Work order -> Every record is to be duplicated exactly as it reads, without its images.
▬▬▬
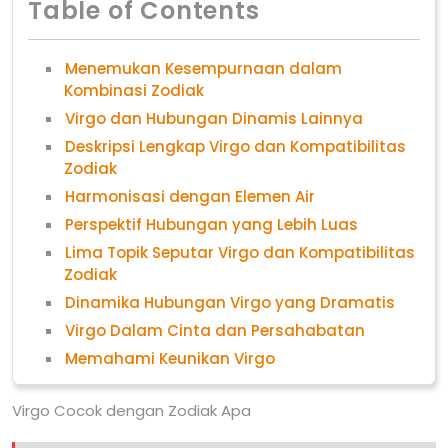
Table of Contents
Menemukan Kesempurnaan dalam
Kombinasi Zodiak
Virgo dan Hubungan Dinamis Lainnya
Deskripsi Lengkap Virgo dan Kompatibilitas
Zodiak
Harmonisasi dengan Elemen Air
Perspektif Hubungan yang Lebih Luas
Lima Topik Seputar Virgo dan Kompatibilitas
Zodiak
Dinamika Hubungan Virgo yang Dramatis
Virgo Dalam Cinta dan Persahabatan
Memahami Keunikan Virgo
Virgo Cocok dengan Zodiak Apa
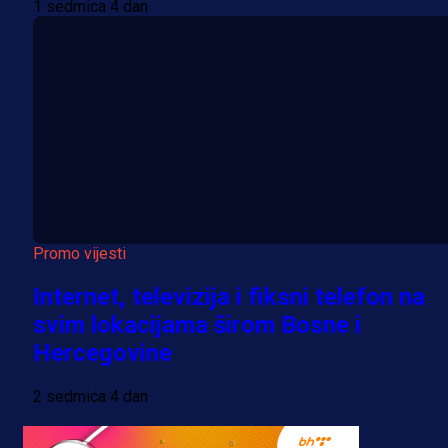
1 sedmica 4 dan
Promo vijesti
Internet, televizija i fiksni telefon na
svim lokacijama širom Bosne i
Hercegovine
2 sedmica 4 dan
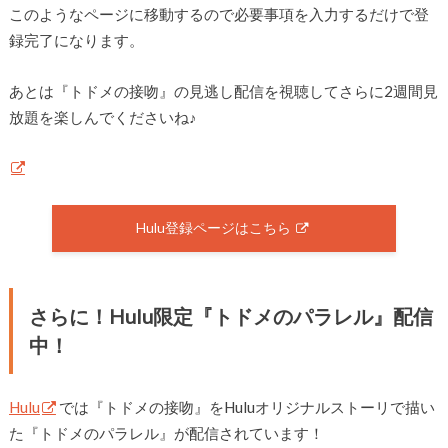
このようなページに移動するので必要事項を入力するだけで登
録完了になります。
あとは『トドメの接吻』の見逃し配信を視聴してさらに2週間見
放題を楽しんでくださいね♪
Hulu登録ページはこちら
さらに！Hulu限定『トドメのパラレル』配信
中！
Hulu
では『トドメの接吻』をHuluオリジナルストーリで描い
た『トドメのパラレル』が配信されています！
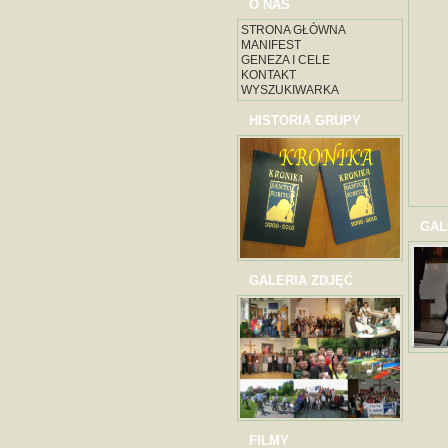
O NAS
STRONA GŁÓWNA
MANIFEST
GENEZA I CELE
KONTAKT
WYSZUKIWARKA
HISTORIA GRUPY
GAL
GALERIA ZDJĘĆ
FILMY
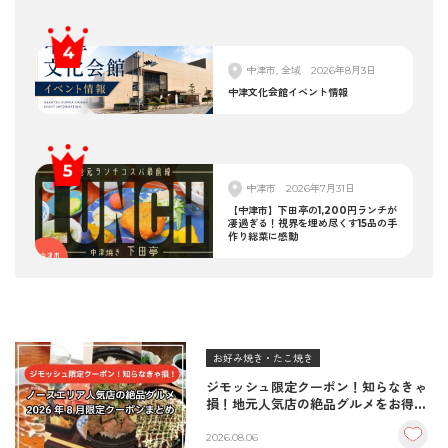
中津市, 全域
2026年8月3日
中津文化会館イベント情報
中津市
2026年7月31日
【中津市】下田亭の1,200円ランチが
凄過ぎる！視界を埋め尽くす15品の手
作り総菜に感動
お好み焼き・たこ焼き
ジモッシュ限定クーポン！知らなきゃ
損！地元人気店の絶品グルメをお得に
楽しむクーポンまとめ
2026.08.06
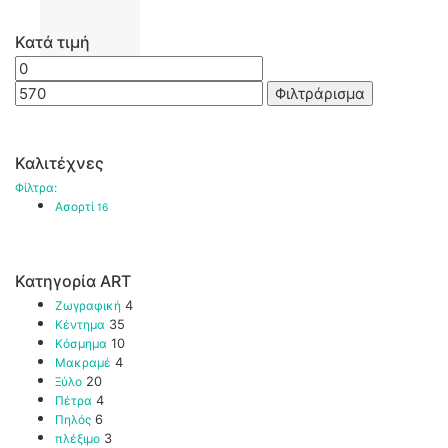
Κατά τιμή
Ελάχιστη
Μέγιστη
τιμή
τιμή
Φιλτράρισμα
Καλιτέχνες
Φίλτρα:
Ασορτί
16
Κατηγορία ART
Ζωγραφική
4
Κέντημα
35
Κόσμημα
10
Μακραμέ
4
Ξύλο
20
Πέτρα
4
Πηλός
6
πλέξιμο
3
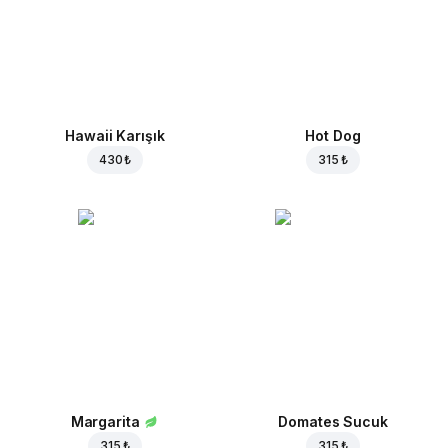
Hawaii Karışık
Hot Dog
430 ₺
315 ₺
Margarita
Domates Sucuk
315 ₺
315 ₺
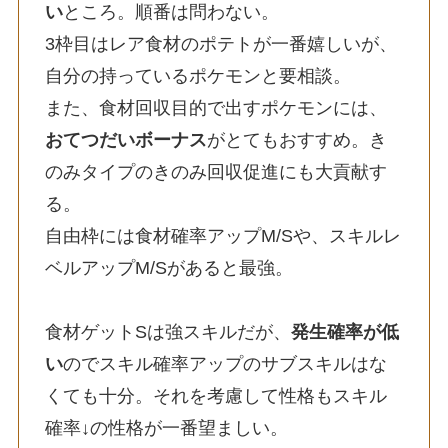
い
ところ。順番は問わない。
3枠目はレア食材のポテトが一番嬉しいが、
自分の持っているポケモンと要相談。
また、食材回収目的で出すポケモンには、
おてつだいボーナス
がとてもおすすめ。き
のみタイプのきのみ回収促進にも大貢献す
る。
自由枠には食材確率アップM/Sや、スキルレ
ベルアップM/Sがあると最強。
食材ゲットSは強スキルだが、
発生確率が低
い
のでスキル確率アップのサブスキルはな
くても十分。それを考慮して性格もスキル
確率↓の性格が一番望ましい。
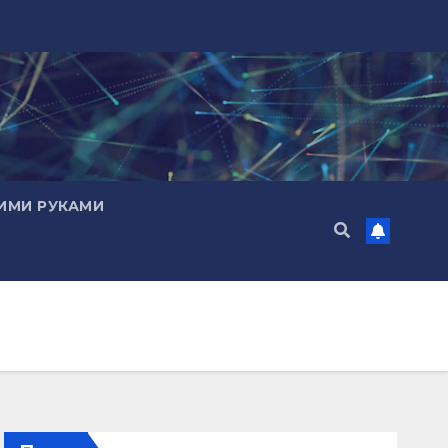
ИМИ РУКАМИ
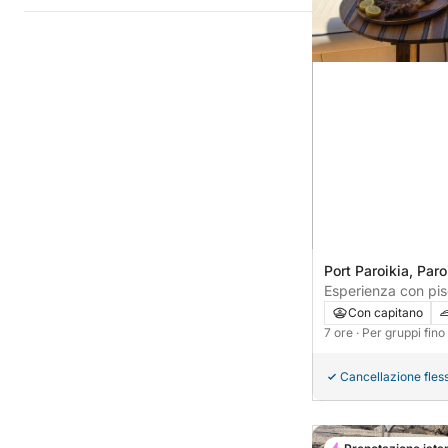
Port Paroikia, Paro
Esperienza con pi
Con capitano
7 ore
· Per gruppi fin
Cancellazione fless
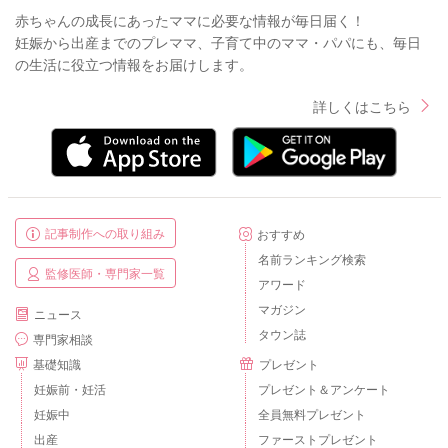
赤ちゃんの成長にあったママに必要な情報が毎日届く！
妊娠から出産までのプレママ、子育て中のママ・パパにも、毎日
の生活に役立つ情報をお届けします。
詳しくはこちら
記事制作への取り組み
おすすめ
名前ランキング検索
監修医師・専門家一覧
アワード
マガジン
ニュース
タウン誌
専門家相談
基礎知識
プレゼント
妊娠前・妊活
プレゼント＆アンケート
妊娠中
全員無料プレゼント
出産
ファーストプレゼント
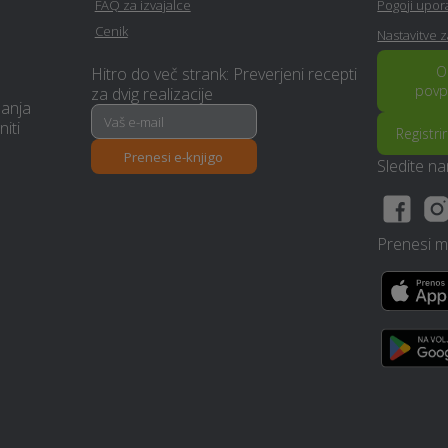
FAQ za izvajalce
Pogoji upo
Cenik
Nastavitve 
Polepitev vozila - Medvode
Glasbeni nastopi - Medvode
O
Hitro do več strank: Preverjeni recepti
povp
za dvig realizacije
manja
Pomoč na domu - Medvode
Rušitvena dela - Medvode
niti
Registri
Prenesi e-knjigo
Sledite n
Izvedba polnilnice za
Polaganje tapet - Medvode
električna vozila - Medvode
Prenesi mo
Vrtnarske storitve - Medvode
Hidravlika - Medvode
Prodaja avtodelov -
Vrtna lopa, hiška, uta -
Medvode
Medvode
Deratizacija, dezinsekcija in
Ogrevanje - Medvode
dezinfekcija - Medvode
▬▬▬
Your response ->
Table of Contents
Menemukan Kesempurnaan dalam
Kombinasi Zodiak
Virgo dan Hubungan Dinamis Lainnya
Deskripsi Lengkap Virgo dan Kompatibilitas
Zodiak
Harmonisasi dengan Elemen Air
Perspektif Hubungan yang Lebih Luas
Lima Topik Seputar Virgo dan Kompatibilitas
Zodiak
Dinamika Hubungan Virgo yang Dramatis
Virgo Dalam Cinta dan Persahabatan
Memahami Keunikan Virgo
Virgo Cocok dengan Zodiak Apa
1 sedmica 4 dan
Promo vijesti
Internet, televizija i fiksni telefon na
svim lokacijama širom Bosne i
Hercegovine
2 sedmica 4 dan
このようなページに移動するので必要事項を入力するだけで登
録完了になります。
あとは『トドメの接吻』の見逃し配信を視聴してさらに2週間見
放題を楽しんでくださいね♪
Hulu登録ページはこちら
さらに！Hulu限定『トドメのパラレル』配信
中！
Hulu
では『トドメの接吻』をHuluオリジナルストーリで描い
た『トドメのパラレル』が配信されています！
O NAS
STRONA GŁÓWNA
MANIFEST
GENEZA I CELE
KONTAKT
WYSZUKIWARKA
HISTORIA GRUPY
GAL
GALERIA ZDJĘĆ
FILMY
中津市, 全域
2026年8月3日
中津文化会館イベント情報
中津市
2026年7月31日
【中津市】下田亭の1,200円ランチが
凄過ぎる！視界を埋め尽くす15品の手
作り総菜に感動
お好み焼き・たこ焼き
ジモッシュ限定クーポン！知らなきゃ
損！地元人気店の絶品グルメをお得に
楽しむクーポンまとめ
2026.08.06
Κατά τιμή
Ελάχιστη
Μέγιστη
τιμή
τιμή
Φιλτράρισμα
Καλιτέχνες
Φίλτρα:
Ασορτί
16
Κατηγορία ART
Ζωγραφική
4
Κέντημα
35
Κόσμημα
10
Μακραμέ
4
Ξύλο
20
Πέτρα
4
Πηλός
6
πλέξιμο
3
Hawaii Karışık
Hot Dog
430 ₺
315 ₺
Margarita
Domates Sucuk
315 ₺
315 ₺
い
ところ。順番は問わない。
3枠目はレア食材のポテトが一番嬉しいが、
自分の持っているポケモンと要相談。
また、食材回収目的で出すポケモンには、
おてつだいボーナス
がとてもおすすめ。き
のみタイプのきのみ回収促進にも大貢献す
る。
自由枠には食材確率アップM/Sや、スキルレ
ベルアップM/Sがあると最強。
食材ゲットSは強スキルだが、
発生確率が低
い
のでスキル確率アップのサブスキルはな
くても十分。それを考慮して性格もスキル
確率↓の性格が一番望ましい。
ИМИ РУКАМИ
Port Paroikia, Paro
Esperienza con pi
Con capitano
7 ore
· Per gruppi fin
Cancellazione fless
赤ちゃんの成長にあったママに必要な情報が毎日届く！
妊娠から出産までのプレママ、子育て中のママ・パパにも、毎日
の生活に役立つ情報をお届けします。
詳しくはこちら
記事制作への取り組み
おすすめ
名前ランキング検索
監修医師・専門家一覧
アワード
マガジン
ニュース
タウン誌
専門家相談
基礎知識
プレゼント
妊娠前・妊活
プレゼント＆アンケート
妊娠中
全員無料プレゼント
出産
ファーストプレゼント
FAQ za izvajalce
Pogoji upo
Cenik
Nastavitve 
Polepitev vozila - Medvode
Glasbeni nastopi - Medvode
O
Hitro do več strank: Preverjeni recepti
povp
za dvig realizacije
manja
Pomoč na domu - Medvode
Rušitvena dela - Medvode
niti
Registri
Prenesi e-knjigo
Sledite n
Izvedba polnilnice za
Polaganje tapet - Medvode
električna vozila - Medvode
Prenesi mo
Vrtnarske storitve - Medvode
Hidravlika - Medvode
Prodaja avtodelov -
Vrtna lopa, hiška, uta -
Medvode
Medvode
Deratizacija, dezinsekcija in
Ogrevanje - Medvode
dezinfekcija - Medvode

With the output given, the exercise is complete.